Collected data
═══

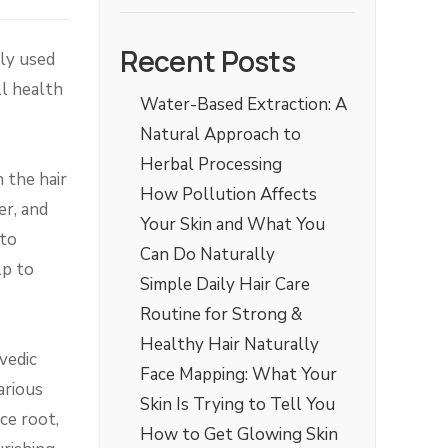
Recent Posts
lly used
l health
Water-Based Extraction: A
Natural Approach to
Herbal Processing
 the hair
How Pollution Affects
er, and
Your Skin and What You
 to
Can Do Naturally
lp to
Simple Daily Hair Care
Routine for Strong &
Healthy Hair Naturally
vedic
Face Mapping: What Your
arious
Skin Is Trying to Tell You
ce root,
How to Get Glowing Skin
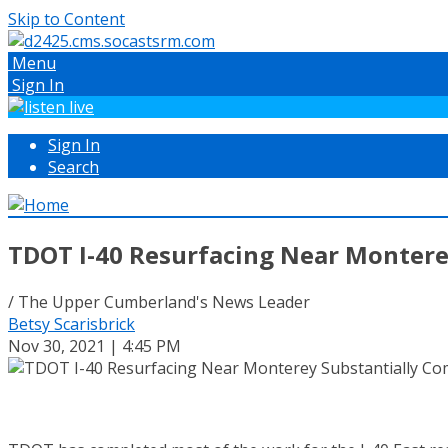
Skip to Content
Menu
Sign In
Sign In
Search
TDOT I-40 Resurfacing Near Montere
/ The Upper Cumberland's News Leader
Betsy Scarisbrick
Nov 30, 2021 | 4:45 PM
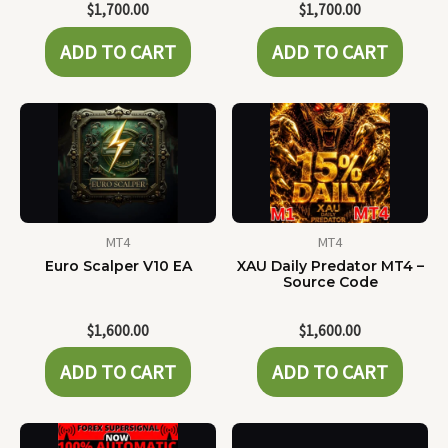
$
1,700.00
$
1,700.00
ADD TO CART
ADD TO CART
MT4
MT4
Euro Scalper V10 EA
XAU Daily Predator MT4 –
Source Code
$
1,600.00
$
1,600.00
ADD TO CART
ADD TO CART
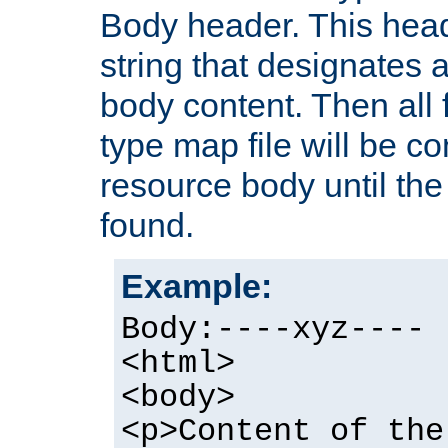
Body header. This hea
string that designates a
body content. Then all f
type map file will be co
resource body until the 
found.
Example:
Body:----xyz----
<html>
<body>
<p>Content of the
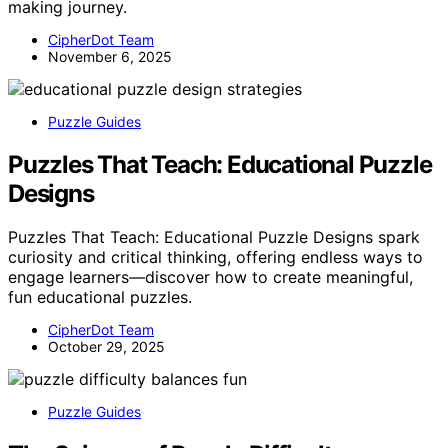
making journey.
CipherDot Team
November 6, 2025
Puzzle Guides
Puzzles That Teach: Educational Puzzle
Designs
Puzzles That Teach: Educational Puzzle Designs spark
curiosity and critical thinking, offering endless ways to
engage learners—discover how to create meaningful,
fun educational puzzles.
CipherDot Team
October 29, 2025
Puzzle Guides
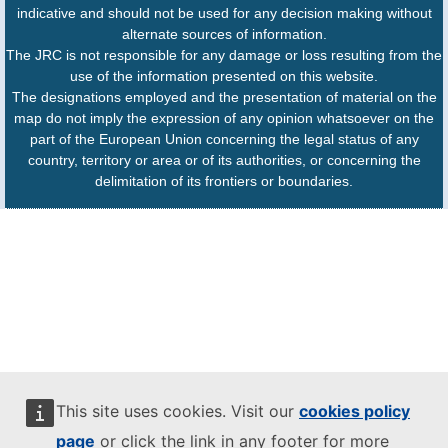
indicative and should not be used for any decision making without
alternate sources of information.
The JRC is not responsible for any damage or loss resulting from the
use of the information presented on this website.
The designations employed and the presentation of material on the
map do not imply the expression of any opinion whatsoever on the
part of the European Union concerning the legal status of any
country, territory or area or of its authorities, or concerning the
delimitation of its frontiers or boundaries.
This site uses cookies. Visit our
cookies policy
page
or click the link in any footer for more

═══

* Task objective: Reply with nothing but a number: how many lines of the entries above contain the string "Teach"?

* Output for this exercise: 2